*Requirement*:
Omit the pictures, and output the rest of the entries exactly as written.

*Provided information*:
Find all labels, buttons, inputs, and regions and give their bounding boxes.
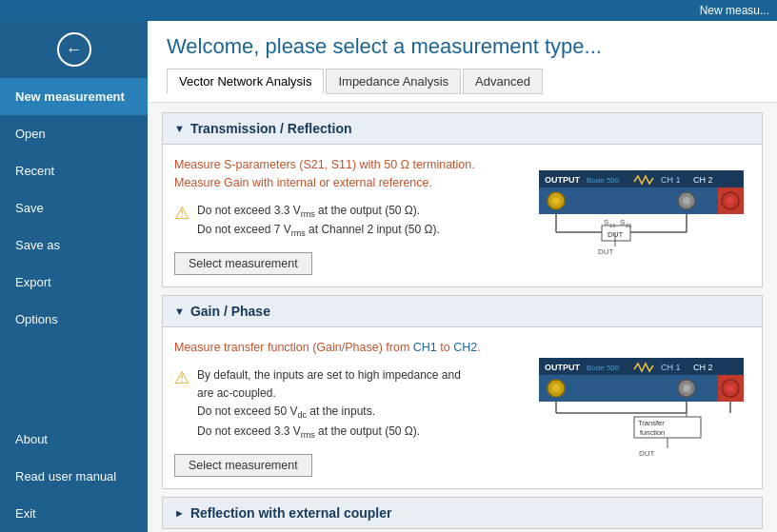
- svg-point-37: [727, 384, 734, 392]
- content-scroll[interactable]: ▼ Transmission / Reflection Measure S-pa…: [148, 103, 777, 532]
- tab-bar: Vector Network Analysis Impedance Analys…: [167, 69, 758, 94]
- section-transmission-reflection-body: Measure S-parameters (S21, S11) with 50 …: [163, 145, 762, 286]
- section-transmission-reflection-title: Transmission / Reflection: [190, 121, 352, 136]
- sidebar-item-open[interactable]: Open: [0, 115, 148, 152]
- section-transmission-reflection-header[interactable]: ▼ Transmission / Reflection: [163, 113, 762, 145]
- section-gain-phase-title: Gain / Phase: [190, 304, 270, 319]
- svg-point-9: [683, 197, 690, 205]
- svg-text:CH 2: CH 2: [693, 175, 713, 185]
- content-header: Welcome, please select a measurement typ…: [148, 21, 777, 103]
- svg-point-7: [552, 197, 560, 205]
- section-transmission-reflection: ▼ Transmission / Reflection Measure S-pa…: [162, 112, 763, 287]
- section-reflection-external-header[interactable]: ► Reflection with external coupler: [163, 498, 762, 528]
- section-reflection-external-title: Reflection with external coupler: [190, 505, 392, 521]
- svg-text:Bode 500: Bode 500: [587, 364, 620, 372]
- warning-box-tr: ⚠ Do not exceed 3.3 Vrms at the output (…: [174, 202, 517, 242]
- svg-text:OUTPUT: OUTPUT: [545, 175, 581, 185]
- top-bar: New measu...: [0, 0, 777, 21]
- diagram-gp: OUTPUT Bode 500 CH 1 CH 2: [539, 358, 744, 458]
- svg-text:21: 21: [626, 223, 632, 228]
- sidebar-item-save-as[interactable]: Save as: [0, 227, 148, 264]
- svg-text:Transfer: Transfer: [638, 419, 665, 427]
- chevron-right-icon: ►: [174, 507, 185, 519]
- select-measurement-btn-tr[interactable]: Select measurement: [174, 252, 312, 275]
- page-title: Welcome, please select a measurement typ…: [167, 34, 758, 59]
- back-circle-icon: ←: [57, 32, 91, 67]
- description-gp: Measure transfer function (Gain/Phase) f…: [174, 339, 517, 357]
- svg-text:11: 11: [609, 223, 616, 228]
- sidebar-item-save[interactable]: Save: [0, 189, 148, 227]
- sidebar-divider: [0, 338, 148, 421]
- sidebar-item-options[interactable]: Options: [0, 301, 148, 338]
- diagram-tr: OUTPUT Bode 500 CH 1 CH 2: [539, 170, 744, 261]
- svg-text:DUT: DUT: [598, 247, 614, 256]
- sidebar-item-recent[interactable]: Recent: [0, 152, 148, 189]
- sidebar-item-export[interactable]: Export: [0, 264, 148, 301]
- section-gain-phase: ▼ Gain / Phase Measure transfer function…: [162, 295, 763, 489]
- svg-text:CH 1: CH 1: [661, 363, 681, 372]
- section-gain-phase-body: Measure transfer function (Gain/Phase) f…: [163, 327, 762, 488]
- section-left-gp: Measure transfer function (Gain/Phase) f…: [174, 339, 517, 477]
- chevron-down-icon: ▼: [174, 123, 185, 134]
- tab-advanced[interactable]: Advanced: [463, 69, 543, 94]
- tab-impedance[interactable]: Impedance Analysis: [326, 69, 461, 94]
- section-left-tr: Measure S-parameters (S21, S11) with 50 …: [174, 156, 517, 275]
- sidebar-item-new-measurement[interactable]: New measurement: [0, 78, 148, 115]
- warning-icon-tr: ⚠: [174, 203, 189, 224]
- sidebar-item-exit[interactable]: Exit: [0, 495, 148, 532]
- svg-rect-5: [539, 187, 744, 214]
- section-right-tr: OUTPUT Bode 500 CH 1 CH 2: [531, 156, 750, 275]
- main-layout: ← New measurement Open Recent Save Save …: [0, 21, 777, 532]
- warning-text-tr: Do not exceed 3.3 Vrms at the output (50…: [197, 202, 440, 242]
- svg-text:CH 2: CH 2: [693, 363, 713, 372]
- svg-text:Bode 500: Bode 500: [587, 176, 620, 185]
- top-bar-title: New measu...: [700, 4, 769, 17]
- content-area: Welcome, please select a measurement typ…: [148, 21, 777, 532]
- warning-box-gp: ⚠ By default, the inputs are set to high…: [174, 366, 517, 443]
- sidebar-item-read-user-manual[interactable]: Read user manual: [0, 458, 148, 495]
- svg-point-12: [727, 197, 734, 205]
- svg-text:S: S: [604, 218, 608, 227]
- sidebar-item-about[interactable]: About: [0, 421, 148, 458]
- svg-point-34: [683, 384, 690, 392]
- section-reflection-external: ► Reflection with external coupler: [162, 497, 763, 529]
- select-measurement-btn-gp[interactable]: Select measurement: [174, 454, 312, 477]
- description-tr: Measure S-parameters (S21, S11) with 50 …: [174, 156, 517, 192]
- warning-icon-gp: ⚠: [174, 367, 189, 388]
- svg-text:S: S: [620, 218, 625, 227]
- svg-text:OUTPUT: OUTPUT: [545, 363, 581, 372]
- section-right-gp: OUTPUT Bode 500 CH 1 CH 2: [531, 339, 750, 477]
- section-gain-phase-header[interactable]: ▼ Gain / Phase: [163, 296, 762, 327]
- svg-text:function: function: [640, 428, 665, 437]
- tab-vna[interactable]: Vector Network Analysis: [167, 69, 324, 94]
- back-button[interactable]: ←: [0, 21, 148, 78]
- sidebar: ← New measurement Open Recent Save Save …: [0, 21, 148, 532]
- chevron-down-icon-gp: ▼: [174, 305, 185, 317]
- warning-text-gp: By default, the inputs are set to high i…: [197, 366, 461, 443]
- svg-text:DUT: DUT: [639, 449, 655, 458]
- svg-text:CH 1: CH 1: [661, 175, 681, 185]
- svg-point-32: [552, 384, 560, 392]
- svg-rect-30: [539, 375, 744, 402]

*Output below*:
Find all labels, buttons, inputs, and regions and give their bounding boxes.
- svg-point-37: [727, 384, 734, 392]
- content-scroll[interactable]: ▼ Transmission / Reflection Measure S-pa…: [148, 103, 777, 532]
- tab-bar: Vector Network Analysis Impedance Analys…: [167, 69, 758, 94]
- section-transmission-reflection-body: Measure S-parameters (S21, S11) with 50 …: [163, 145, 762, 286]
- section-transmission-reflection-title: Transmission / Reflection: [190, 121, 352, 136]
- sidebar-item-open[interactable]: Open: [0, 115, 148, 152]
- section-transmission-reflection-header[interactable]: ▼ Transmission / Reflection: [163, 113, 762, 145]
- section-gain-phase-title: Gain / Phase: [190, 304, 270, 319]
- svg-point-9: [683, 197, 690, 205]
- svg-text:CH 2: CH 2: [693, 175, 713, 185]
- content-header: Welcome, please select a measurement typ…: [148, 21, 777, 103]
- svg-point-7: [552, 197, 560, 205]
- section-transmission-reflection: ▼ Transmission / Reflection Measure S-pa…: [162, 112, 763, 287]
- section-reflection-external-header[interactable]: ► Reflection with external coupler: [163, 498, 762, 528]
- section-reflection-external-title: Reflection with external coupler: [190, 505, 392, 521]
- svg-text:Bode 500: Bode 500: [587, 364, 620, 372]
- warning-box-tr: ⚠ Do not exceed 3.3 Vrms at the output (…: [174, 202, 517, 242]
- svg-text:OUTPUT: OUTPUT: [545, 175, 581, 185]
- top-bar: New measu...: [0, 0, 777, 21]
- diagram-gp: OUTPUT Bode 500 CH 1 CH 2: [539, 358, 744, 458]
- svg-text:21: 21: [626, 223, 632, 228]
- sidebar-item-save-as[interactable]: Save as: [0, 227, 148, 264]
- svg-text:Transfer: Transfer: [638, 419, 665, 427]
- chevron-right-icon: ►: [174, 507, 185, 519]
- select-measurement-btn-tr[interactable]: Select measurement: [174, 252, 312, 275]
- page-title: Welcome, please select a measurement typ…: [167, 34, 758, 59]
- back-circle-icon: ←: [57, 32, 91, 67]
- description-gp: Measure transfer function (Gain/Phase) f…: [174, 339, 517, 357]
- svg-text:11: 11: [609, 223, 616, 228]
- sidebar-item-save[interactable]: Save: [0, 189, 148, 227]
- sidebar-divider: [0, 338, 148, 421]
- sidebar-item-options[interactable]: Options: [0, 301, 148, 338]
- diagram-tr: OUTPUT Bode 500 CH 1 CH 2: [539, 170, 744, 261]
- svg-text:DUT: DUT: [598, 247, 614, 256]
- sidebar-item-recent[interactable]: Recent: [0, 152, 148, 189]
- sidebar-item-export[interactable]: Export: [0, 264, 148, 301]
- section-gain-phase: ▼ Gain / Phase Measure transfer function…: [162, 295, 763, 489]
- svg-text:CH 1: CH 1: [661, 363, 681, 372]
- section-gain-phase-body: Measure transfer function (Gain/Phase) f…: [163, 327, 762, 488]
- section-left-gp: Measure transfer function (Gain/Phase) f…: [174, 339, 517, 477]
- chevron-down-icon: ▼: [174, 123, 185, 134]
- tab-advanced[interactable]: Advanced: [463, 69, 543, 94]
- tab-impedance[interactable]: Impedance Analysis: [326, 69, 461, 94]
- section-left-tr: Measure S-parameters (S21, S11) with 50 …: [174, 156, 517, 275]
- sidebar-item-new-measurement[interactable]: New measurement: [0, 78, 148, 115]
- warning-icon-tr: ⚠: [174, 203, 189, 224]
- sidebar-item-exit[interactable]: Exit: [0, 495, 148, 532]
- svg-rect-5: [539, 187, 744, 214]
- section-right-tr: OUTPUT Bode 500 CH 1 CH 2: [531, 156, 750, 275]
- main-layout: ← New measurement Open Recent Save Save …: [0, 21, 777, 532]
- warning-text-tr: Do not exceed 3.3 Vrms at the output (50…: [197, 202, 440, 242]
- svg-text:CH 2: CH 2: [693, 363, 713, 372]
- svg-text:Bode 500: Bode 500: [587, 176, 620, 185]
- top-bar-title: New measu...: [700, 4, 769, 17]
- content-area: Welcome, please select a measurement typ…: [148, 21, 777, 532]
- warning-box-gp: ⚠ By default, the inputs are set to high…: [174, 366, 517, 443]
- sidebar-item-read-user-manual[interactable]: Read user manual: [0, 458, 148, 495]
- svg-point-12: [727, 197, 734, 205]
- svg-text:S: S: [604, 218, 608, 227]
- sidebar-item-about[interactable]: About: [0, 421, 148, 458]
- svg-point-34: [683, 384, 690, 392]
- section-reflection-external: ► Reflection with external coupler: [162, 497, 763, 529]
- select-measurement-btn-gp[interactable]: Select measurement: [174, 454, 312, 477]
- description-tr: Measure S-parameters (S21, S11) with 50 …: [174, 156, 517, 192]
- warning-icon-gp: ⚠: [174, 367, 189, 388]
- svg-text:S: S: [620, 218, 625, 227]
- svg-text:OUTPUT: OUTPUT: [545, 363, 581, 372]
- section-right-gp: OUTPUT Bode 500 CH 1 CH 2: [531, 339, 750, 477]
- section-gain-phase-header[interactable]: ▼ Gain / Phase: [163, 296, 762, 327]
- svg-text:function: function: [640, 428, 665, 437]
- tab-vna[interactable]: Vector Network Analysis: [167, 69, 324, 94]
- back-button[interactable]: ←: [0, 21, 148, 78]
- sidebar: ← New measurement Open Recent Save Save …: [0, 21, 148, 532]
- chevron-down-icon-gp: ▼: [174, 305, 185, 317]
- warning-text-gp: By default, the inputs are set to high i…: [197, 366, 461, 443]
- svg-text:DUT: DUT: [639, 449, 655, 458]
- svg-text:CH 1: CH 1: [661, 175, 681, 185]
- svg-point-32: [552, 384, 560, 392]
- svg-rect-30: [539, 375, 744, 402]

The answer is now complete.